# EXERCISE OBJECTIVE
Shown below are entries with pictures; the line with "les motivati" through the line with "20 MINUTOS EDITORA, S.L." is the span to retype exactly, and the pictures stay out.

(Beginning of DATASET EXTRACT)

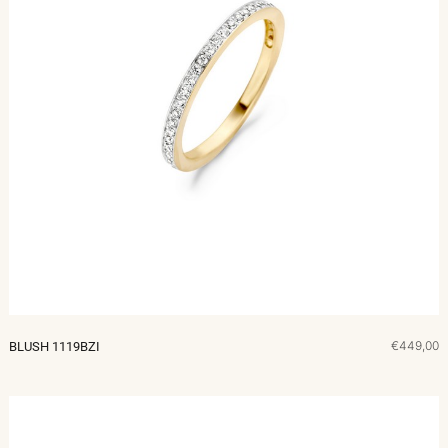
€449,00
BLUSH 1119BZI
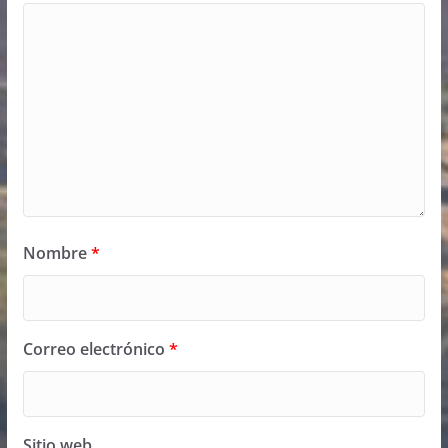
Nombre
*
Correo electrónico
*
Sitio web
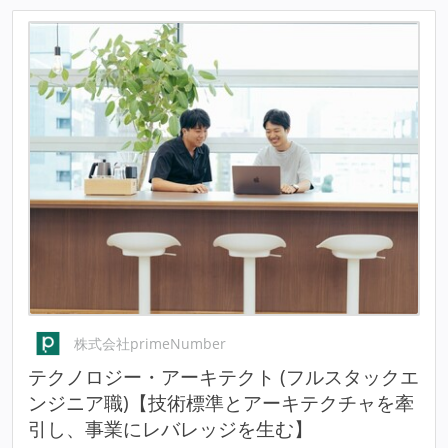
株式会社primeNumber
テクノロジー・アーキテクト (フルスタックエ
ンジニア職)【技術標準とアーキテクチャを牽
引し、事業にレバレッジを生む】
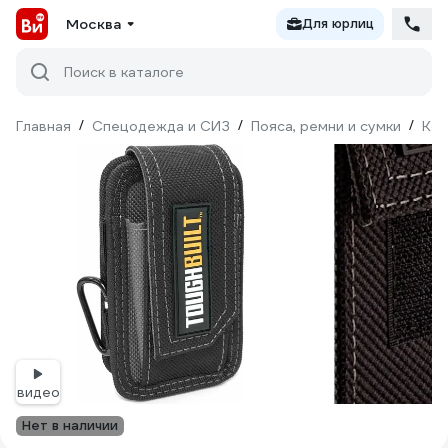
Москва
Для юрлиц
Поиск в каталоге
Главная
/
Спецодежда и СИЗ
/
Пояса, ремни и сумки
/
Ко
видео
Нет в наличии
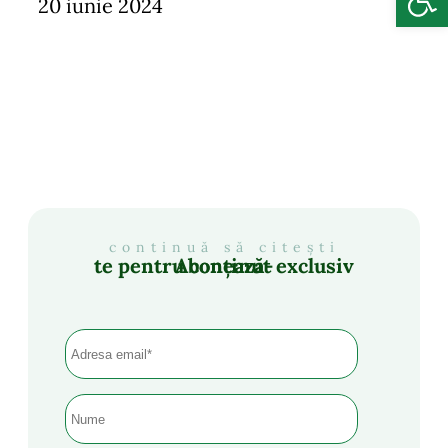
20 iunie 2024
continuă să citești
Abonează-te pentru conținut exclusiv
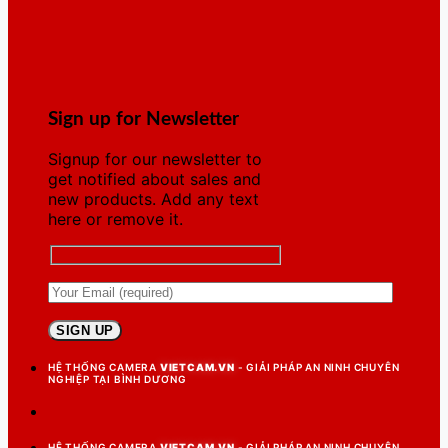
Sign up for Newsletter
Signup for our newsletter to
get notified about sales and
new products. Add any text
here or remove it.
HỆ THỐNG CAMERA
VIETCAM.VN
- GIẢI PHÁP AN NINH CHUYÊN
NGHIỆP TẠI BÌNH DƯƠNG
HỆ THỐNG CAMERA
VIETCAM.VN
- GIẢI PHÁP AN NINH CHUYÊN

(End of DATASET EXTRACT)
(Beginning of DATASET EXTRACT)

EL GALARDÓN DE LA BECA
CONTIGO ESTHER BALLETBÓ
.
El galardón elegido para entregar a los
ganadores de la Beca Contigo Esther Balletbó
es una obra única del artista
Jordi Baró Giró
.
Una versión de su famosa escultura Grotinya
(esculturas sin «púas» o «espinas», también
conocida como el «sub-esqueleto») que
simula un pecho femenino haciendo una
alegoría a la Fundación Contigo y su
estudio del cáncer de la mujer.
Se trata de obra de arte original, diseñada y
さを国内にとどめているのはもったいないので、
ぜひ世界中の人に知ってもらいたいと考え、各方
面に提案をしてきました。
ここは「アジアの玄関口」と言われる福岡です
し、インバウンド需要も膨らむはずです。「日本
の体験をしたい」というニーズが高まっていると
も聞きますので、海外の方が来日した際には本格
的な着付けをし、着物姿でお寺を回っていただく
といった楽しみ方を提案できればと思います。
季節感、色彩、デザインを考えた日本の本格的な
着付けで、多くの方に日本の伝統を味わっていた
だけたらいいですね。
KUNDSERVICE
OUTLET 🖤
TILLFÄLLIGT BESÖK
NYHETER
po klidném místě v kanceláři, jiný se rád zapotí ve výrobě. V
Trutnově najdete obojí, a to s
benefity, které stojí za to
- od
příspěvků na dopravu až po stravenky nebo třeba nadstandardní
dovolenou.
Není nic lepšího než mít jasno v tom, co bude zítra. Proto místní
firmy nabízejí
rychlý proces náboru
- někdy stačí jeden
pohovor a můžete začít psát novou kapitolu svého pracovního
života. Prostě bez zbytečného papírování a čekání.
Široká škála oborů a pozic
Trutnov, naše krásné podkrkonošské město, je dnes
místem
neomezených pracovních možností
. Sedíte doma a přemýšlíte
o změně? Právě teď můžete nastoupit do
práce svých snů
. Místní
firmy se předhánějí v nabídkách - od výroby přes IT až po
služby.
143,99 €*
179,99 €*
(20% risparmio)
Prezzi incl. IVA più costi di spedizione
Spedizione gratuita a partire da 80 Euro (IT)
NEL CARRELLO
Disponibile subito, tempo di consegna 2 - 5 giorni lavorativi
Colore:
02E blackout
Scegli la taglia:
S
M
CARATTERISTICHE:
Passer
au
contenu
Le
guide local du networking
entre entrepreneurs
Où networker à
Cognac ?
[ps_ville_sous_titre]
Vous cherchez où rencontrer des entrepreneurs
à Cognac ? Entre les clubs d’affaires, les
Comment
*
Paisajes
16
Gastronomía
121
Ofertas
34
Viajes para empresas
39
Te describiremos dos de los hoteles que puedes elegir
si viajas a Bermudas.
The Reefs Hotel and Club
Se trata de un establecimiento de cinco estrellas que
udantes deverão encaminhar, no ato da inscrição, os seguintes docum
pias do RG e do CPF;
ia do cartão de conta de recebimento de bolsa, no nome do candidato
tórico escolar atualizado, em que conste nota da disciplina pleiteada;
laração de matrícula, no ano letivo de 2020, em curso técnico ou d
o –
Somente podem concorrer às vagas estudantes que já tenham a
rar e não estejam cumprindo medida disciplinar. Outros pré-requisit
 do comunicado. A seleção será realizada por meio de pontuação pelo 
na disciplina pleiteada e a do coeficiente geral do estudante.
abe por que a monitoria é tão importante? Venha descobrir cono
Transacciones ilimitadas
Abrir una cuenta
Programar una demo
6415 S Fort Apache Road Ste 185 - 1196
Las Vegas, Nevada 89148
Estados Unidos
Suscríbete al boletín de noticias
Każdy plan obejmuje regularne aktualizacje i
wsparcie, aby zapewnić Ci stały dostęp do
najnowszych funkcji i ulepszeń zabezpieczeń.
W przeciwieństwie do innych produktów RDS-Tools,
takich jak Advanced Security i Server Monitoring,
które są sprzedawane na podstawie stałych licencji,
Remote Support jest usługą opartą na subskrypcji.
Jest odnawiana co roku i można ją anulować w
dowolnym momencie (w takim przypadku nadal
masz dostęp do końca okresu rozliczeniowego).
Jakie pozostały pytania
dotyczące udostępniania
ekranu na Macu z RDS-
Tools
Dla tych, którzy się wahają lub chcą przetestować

(End of DATASET EXTRACT)
(Beginning of DATASET EXTRACT)

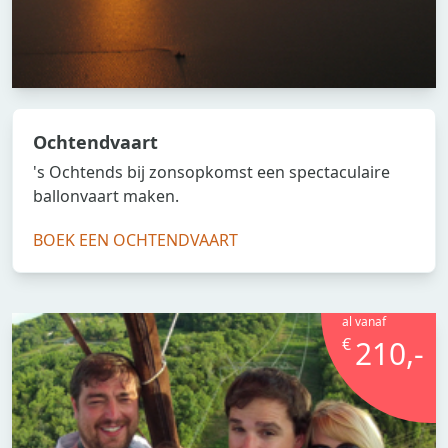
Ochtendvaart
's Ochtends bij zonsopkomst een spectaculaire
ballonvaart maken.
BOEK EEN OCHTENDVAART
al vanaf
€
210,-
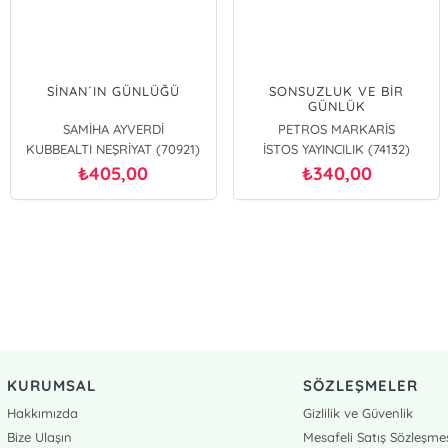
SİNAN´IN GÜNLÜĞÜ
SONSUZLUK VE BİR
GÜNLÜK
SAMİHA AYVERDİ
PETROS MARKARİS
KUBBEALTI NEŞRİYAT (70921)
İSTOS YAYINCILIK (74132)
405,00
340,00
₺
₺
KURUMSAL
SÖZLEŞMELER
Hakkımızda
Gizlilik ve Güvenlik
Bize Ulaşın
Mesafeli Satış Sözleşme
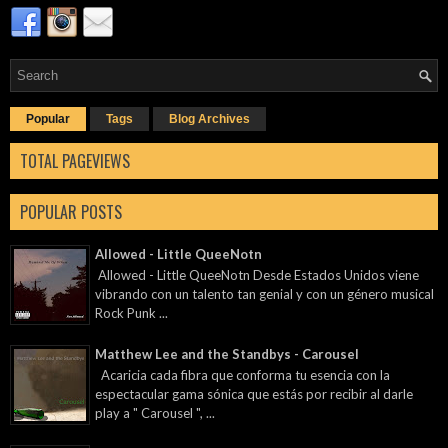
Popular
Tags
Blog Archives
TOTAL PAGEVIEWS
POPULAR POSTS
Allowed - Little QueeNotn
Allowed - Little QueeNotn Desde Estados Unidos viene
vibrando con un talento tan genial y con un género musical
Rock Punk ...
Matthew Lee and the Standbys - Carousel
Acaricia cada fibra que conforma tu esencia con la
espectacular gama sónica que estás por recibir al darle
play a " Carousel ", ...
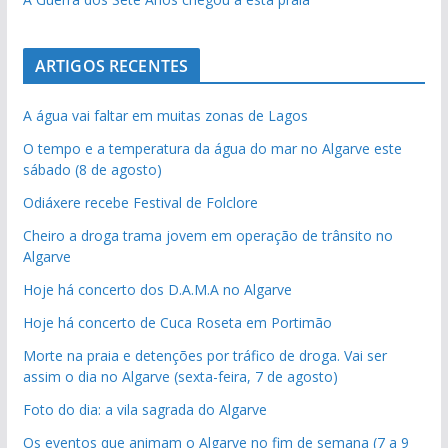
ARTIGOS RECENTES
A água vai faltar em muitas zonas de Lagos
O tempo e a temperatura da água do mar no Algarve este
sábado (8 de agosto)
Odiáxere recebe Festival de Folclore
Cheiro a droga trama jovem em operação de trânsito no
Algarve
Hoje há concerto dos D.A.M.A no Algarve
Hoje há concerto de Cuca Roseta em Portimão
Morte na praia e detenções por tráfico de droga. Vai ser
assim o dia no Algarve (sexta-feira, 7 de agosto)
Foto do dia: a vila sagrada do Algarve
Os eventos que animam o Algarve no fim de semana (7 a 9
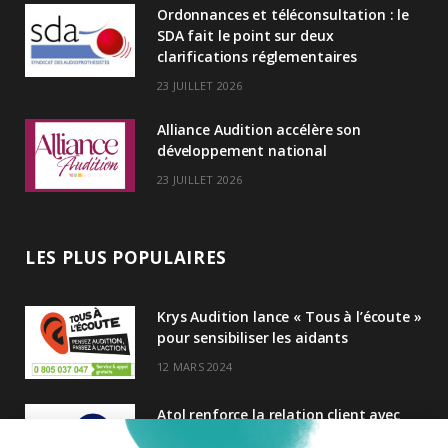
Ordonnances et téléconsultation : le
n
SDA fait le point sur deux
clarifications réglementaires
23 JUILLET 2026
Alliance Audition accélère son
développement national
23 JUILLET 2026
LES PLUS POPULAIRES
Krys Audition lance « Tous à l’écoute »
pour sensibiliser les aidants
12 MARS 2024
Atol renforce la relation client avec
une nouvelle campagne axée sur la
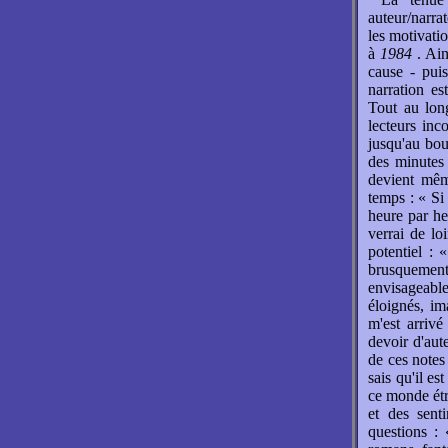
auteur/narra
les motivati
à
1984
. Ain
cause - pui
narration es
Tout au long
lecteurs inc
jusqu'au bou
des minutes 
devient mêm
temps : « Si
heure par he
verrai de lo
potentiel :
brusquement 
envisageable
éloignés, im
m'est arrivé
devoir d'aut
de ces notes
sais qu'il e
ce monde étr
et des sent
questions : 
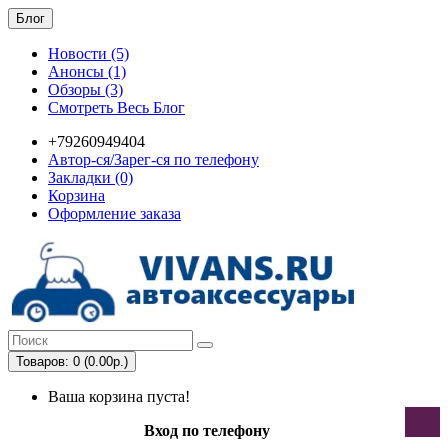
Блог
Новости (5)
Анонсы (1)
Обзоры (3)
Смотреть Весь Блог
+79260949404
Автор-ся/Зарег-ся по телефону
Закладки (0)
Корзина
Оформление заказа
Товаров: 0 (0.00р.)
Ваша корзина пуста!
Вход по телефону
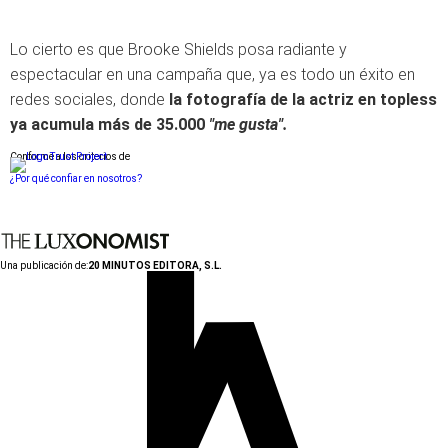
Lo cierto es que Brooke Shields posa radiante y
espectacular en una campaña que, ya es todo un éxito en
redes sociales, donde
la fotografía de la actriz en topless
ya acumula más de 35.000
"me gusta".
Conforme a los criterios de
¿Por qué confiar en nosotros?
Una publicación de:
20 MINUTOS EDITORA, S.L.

(End of DATASET EXTRACT)

# SOLUTION TO THE PROBLEM
les motivati
à
1984
. Ain
cause - pui
narration es
Tout au long
lecteurs inc
jusqu'au bou
des minutes 
devient mêm
temps : « Si
heure par he
verrai de lo
potentiel :
brusquement 
envisageable
éloignés, im
m'est arrivé
devoir d'aut
de ces notes
sais qu'il e
ce monde étr
et des sent
questions : 
Блог
Новости (5)
Анонсы (1)
Обзоры (3)
Смотреть Весь Блог
+79260949404
Автор-ся/Зарег-ся по телефону
Закладки (0)
Корзина
Оформление заказа
Товаров: 0 (0.00р.)
Ваша корзина пуста!
Вход по телефону
Lo cierto es que Brooke Shields posa radiante y
espectacular en una campaña que, ya es todo un éxito en
redes sociales, donde
la fotografía de la actriz en topless
ya acumula más de 35.000
"me gusta".
Conforme a los criterios de
¿Por qué confiar en nosotros?
Una publicación de:
20 MINUTOS EDITORA, S.L.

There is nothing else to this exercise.